La vaisselle est restée sale. Il y avait des flaques d’eau sur le sol et des éclaboussures sur les murs, et une femme fatiguée, elle devait tout laver et nettoyer après le travail. C’était le double du travail, mais elle le faisait tranquillement.
Faire la vaisselle et frotter le sol tous les jours. Ou plutôt, chaque nuit, lorsque la grand-mère s’est endormie et n’a pas entendu l’eau courante et le cliquetis de la vaisselle.
Sa petite-fille disait à sa grand-mère que la vaisselle était parfaitement lavée, la remerciant de l’avoir tant aidée.
La vieille femme a souri et a hoché la tête.
Il était très important pour elle d’être utile et de ne pas manger du pain gratuitement. Sa petite-fille avait besoin d’elle, elle était encore utile à quelque chose.
Grand-mère prenait un chiffon et essuyait la poussière ou passait le balai et demandait si la vaisselle était encore à rassembler, car elle la lavait !
Il suffit d’un peu de patience, d’un peu de dévouement et de peu de mérite.
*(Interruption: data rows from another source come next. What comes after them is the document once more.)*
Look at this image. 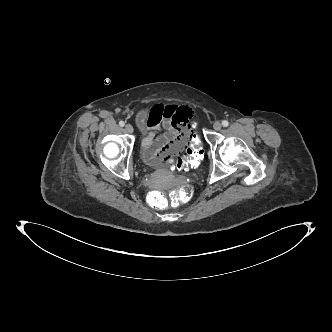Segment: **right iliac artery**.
<instances>
[{
  "label": "right iliac artery",
  "mask_w": 332,
  "mask_h": 332,
  "mask_svg": "<svg viewBox=\"0 0 332 332\" xmlns=\"http://www.w3.org/2000/svg\"><path fill=\"white\" fill-rule=\"evenodd\" d=\"M119 125H120L121 127H123V126L125 125L124 121H120V122H119Z\"/></svg>",
  "instance_id": "right-iliac-artery-1"
}]
</instances>
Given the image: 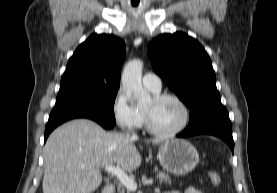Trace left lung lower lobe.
<instances>
[{"instance_id": "obj_1", "label": "left lung lower lobe", "mask_w": 277, "mask_h": 193, "mask_svg": "<svg viewBox=\"0 0 277 193\" xmlns=\"http://www.w3.org/2000/svg\"><path fill=\"white\" fill-rule=\"evenodd\" d=\"M214 135L224 140L234 153V141L232 137L231 121L225 108L210 111L202 115L198 120L188 125V128L179 133L177 137L186 138L195 135Z\"/></svg>"}]
</instances>
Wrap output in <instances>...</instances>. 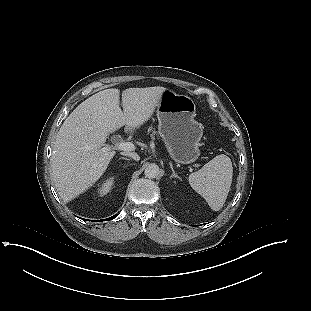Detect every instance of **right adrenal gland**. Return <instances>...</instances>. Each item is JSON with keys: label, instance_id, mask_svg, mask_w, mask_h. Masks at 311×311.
<instances>
[{"label": "right adrenal gland", "instance_id": "obj_1", "mask_svg": "<svg viewBox=\"0 0 311 311\" xmlns=\"http://www.w3.org/2000/svg\"><path fill=\"white\" fill-rule=\"evenodd\" d=\"M120 159H123V160H129V159L125 158V157H121Z\"/></svg>", "mask_w": 311, "mask_h": 311}]
</instances>
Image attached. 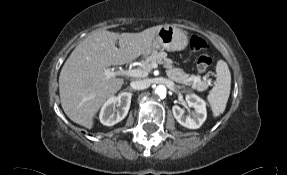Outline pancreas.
Here are the masks:
<instances>
[{
  "label": "pancreas",
  "mask_w": 287,
  "mask_h": 175,
  "mask_svg": "<svg viewBox=\"0 0 287 175\" xmlns=\"http://www.w3.org/2000/svg\"><path fill=\"white\" fill-rule=\"evenodd\" d=\"M153 63L162 64L167 69L166 75L177 83L190 85L192 88L200 92L208 88V83L206 81H202L199 76H190L182 69L174 67L173 61L167 58V53L164 51L153 50L142 62L144 68L140 69L150 72L151 65Z\"/></svg>",
  "instance_id": "pancreas-1"
}]
</instances>
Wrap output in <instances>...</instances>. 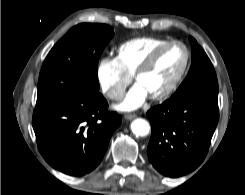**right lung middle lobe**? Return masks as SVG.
<instances>
[{"mask_svg": "<svg viewBox=\"0 0 245 195\" xmlns=\"http://www.w3.org/2000/svg\"><path fill=\"white\" fill-rule=\"evenodd\" d=\"M113 29L83 23L71 28L47 55L42 66L36 106L99 93L98 60Z\"/></svg>", "mask_w": 245, "mask_h": 195, "instance_id": "1", "label": "right lung middle lobe"}]
</instances>
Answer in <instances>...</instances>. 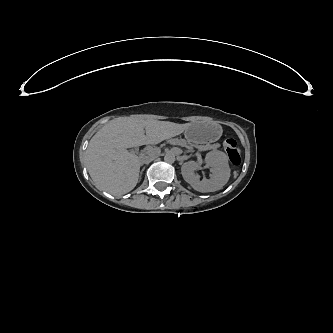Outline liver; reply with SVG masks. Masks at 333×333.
I'll list each match as a JSON object with an SVG mask.
<instances>
[{
  "label": "liver",
  "instance_id": "obj_1",
  "mask_svg": "<svg viewBox=\"0 0 333 333\" xmlns=\"http://www.w3.org/2000/svg\"><path fill=\"white\" fill-rule=\"evenodd\" d=\"M169 137L145 134L130 137H115L100 133L93 137L86 150L88 172L93 181L108 192H129L139 177L140 158L127 149L147 144H156Z\"/></svg>",
  "mask_w": 333,
  "mask_h": 333
}]
</instances>
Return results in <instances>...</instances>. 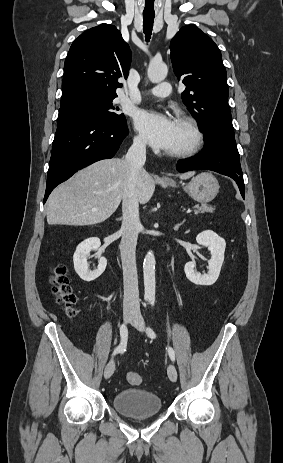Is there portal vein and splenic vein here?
I'll list each match as a JSON object with an SVG mask.
<instances>
[{
	"mask_svg": "<svg viewBox=\"0 0 283 463\" xmlns=\"http://www.w3.org/2000/svg\"><path fill=\"white\" fill-rule=\"evenodd\" d=\"M190 212H192V210H190V209H188V210L186 211V213H190Z\"/></svg>",
	"mask_w": 283,
	"mask_h": 463,
	"instance_id": "1",
	"label": "portal vein and splenic vein"
}]
</instances>
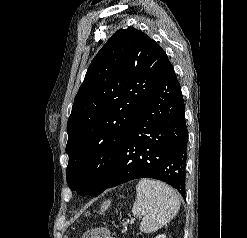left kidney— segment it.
<instances>
[{
	"label": "left kidney",
	"mask_w": 247,
	"mask_h": 238,
	"mask_svg": "<svg viewBox=\"0 0 247 238\" xmlns=\"http://www.w3.org/2000/svg\"><path fill=\"white\" fill-rule=\"evenodd\" d=\"M155 238H166V236H165V235H158V236L155 237Z\"/></svg>",
	"instance_id": "1"
}]
</instances>
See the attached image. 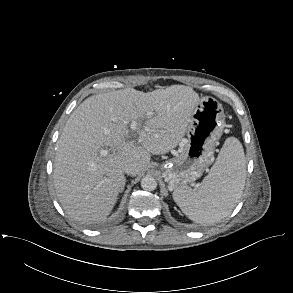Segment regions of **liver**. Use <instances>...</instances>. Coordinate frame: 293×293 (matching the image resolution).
<instances>
[{
  "label": "liver",
  "instance_id": "liver-1",
  "mask_svg": "<svg viewBox=\"0 0 293 293\" xmlns=\"http://www.w3.org/2000/svg\"><path fill=\"white\" fill-rule=\"evenodd\" d=\"M199 102V95L184 85L146 93L129 88L84 100L57 142L53 178L65 212L82 223L104 220L125 186L123 166L134 164L132 175H137L152 154L174 149ZM133 121L134 130L129 129ZM103 148L108 149L105 156L99 153Z\"/></svg>",
  "mask_w": 293,
  "mask_h": 293
}]
</instances>
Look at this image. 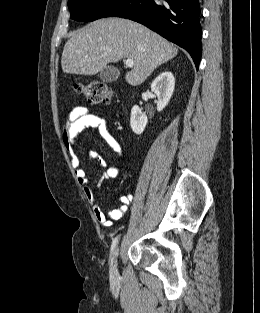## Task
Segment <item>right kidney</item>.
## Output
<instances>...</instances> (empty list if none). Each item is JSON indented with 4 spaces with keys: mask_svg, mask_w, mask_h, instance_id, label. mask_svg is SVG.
Segmentation results:
<instances>
[{
    "mask_svg": "<svg viewBox=\"0 0 260 313\" xmlns=\"http://www.w3.org/2000/svg\"><path fill=\"white\" fill-rule=\"evenodd\" d=\"M175 87V78L170 71L162 72L151 84V91L157 95V111H162L169 103ZM148 123L147 116L139 106L131 110L130 126L132 131L140 135Z\"/></svg>",
    "mask_w": 260,
    "mask_h": 313,
    "instance_id": "1",
    "label": "right kidney"
}]
</instances>
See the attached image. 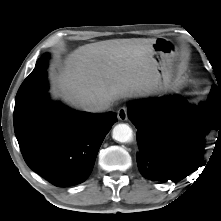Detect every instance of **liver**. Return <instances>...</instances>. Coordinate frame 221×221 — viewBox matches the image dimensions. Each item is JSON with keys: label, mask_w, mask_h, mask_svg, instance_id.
<instances>
[{"label": "liver", "mask_w": 221, "mask_h": 221, "mask_svg": "<svg viewBox=\"0 0 221 221\" xmlns=\"http://www.w3.org/2000/svg\"><path fill=\"white\" fill-rule=\"evenodd\" d=\"M154 38L113 39L86 44L71 52L56 76L59 95L72 106L143 97L155 92Z\"/></svg>", "instance_id": "obj_1"}]
</instances>
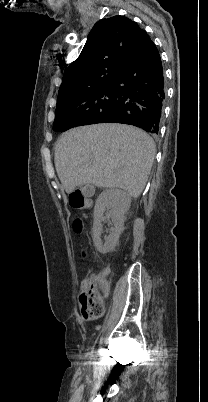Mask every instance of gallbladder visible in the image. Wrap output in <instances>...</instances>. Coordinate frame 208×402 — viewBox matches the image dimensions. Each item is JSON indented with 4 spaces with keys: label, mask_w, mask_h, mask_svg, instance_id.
Listing matches in <instances>:
<instances>
[{
    "label": "gallbladder",
    "mask_w": 208,
    "mask_h": 402,
    "mask_svg": "<svg viewBox=\"0 0 208 402\" xmlns=\"http://www.w3.org/2000/svg\"><path fill=\"white\" fill-rule=\"evenodd\" d=\"M96 184L93 181L88 182L87 186H84L83 193L86 198H89L91 195H95L96 193Z\"/></svg>",
    "instance_id": "gallbladder-1"
}]
</instances>
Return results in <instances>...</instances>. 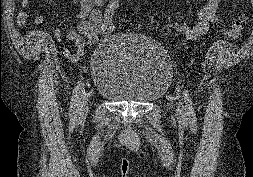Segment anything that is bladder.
Segmentation results:
<instances>
[{
  "mask_svg": "<svg viewBox=\"0 0 253 177\" xmlns=\"http://www.w3.org/2000/svg\"><path fill=\"white\" fill-rule=\"evenodd\" d=\"M91 76L99 95L117 103H150L167 90L172 65L155 40L131 34H112L95 50Z\"/></svg>",
  "mask_w": 253,
  "mask_h": 177,
  "instance_id": "31cf9c89",
  "label": "bladder"
}]
</instances>
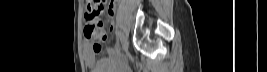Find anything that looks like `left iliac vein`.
<instances>
[{"label": "left iliac vein", "instance_id": "obj_1", "mask_svg": "<svg viewBox=\"0 0 267 72\" xmlns=\"http://www.w3.org/2000/svg\"><path fill=\"white\" fill-rule=\"evenodd\" d=\"M128 46H129L128 39L124 38L123 42H122V51H123V58L124 59H126V53L128 51Z\"/></svg>", "mask_w": 267, "mask_h": 72}]
</instances>
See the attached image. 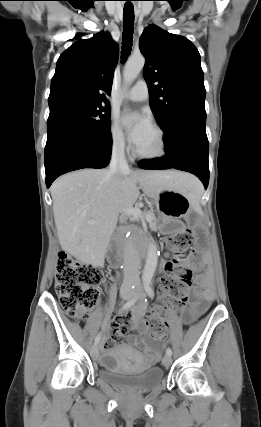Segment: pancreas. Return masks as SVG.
<instances>
[{
    "instance_id": "pancreas-1",
    "label": "pancreas",
    "mask_w": 261,
    "mask_h": 427,
    "mask_svg": "<svg viewBox=\"0 0 261 427\" xmlns=\"http://www.w3.org/2000/svg\"><path fill=\"white\" fill-rule=\"evenodd\" d=\"M146 214L149 216V219H147L149 226L152 230H156L157 229V224H156V217L153 211H148L146 212Z\"/></svg>"
}]
</instances>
Grand-mère a vécu avec sa petite-fille pendant six ans et a fait la vaisselle jusqu’au dernier jour de sa vie. Elle n’est pas tombée malade, ne s’est pas couchée une seule journée parce qu’elle pouvait travailler et se sentir utile. Elle ne savait pas comment la vie pouvait être différente.
Sa petite-fille aimait sa grand-mère de tout son cœur. Parfois, l’amour consiste à ne pas laver la vaisselle, mais à la laver à nouveau.
C’est un petit sacrifice, même très petit, peut-être pas un grand exploit, mais c’est un grand amour.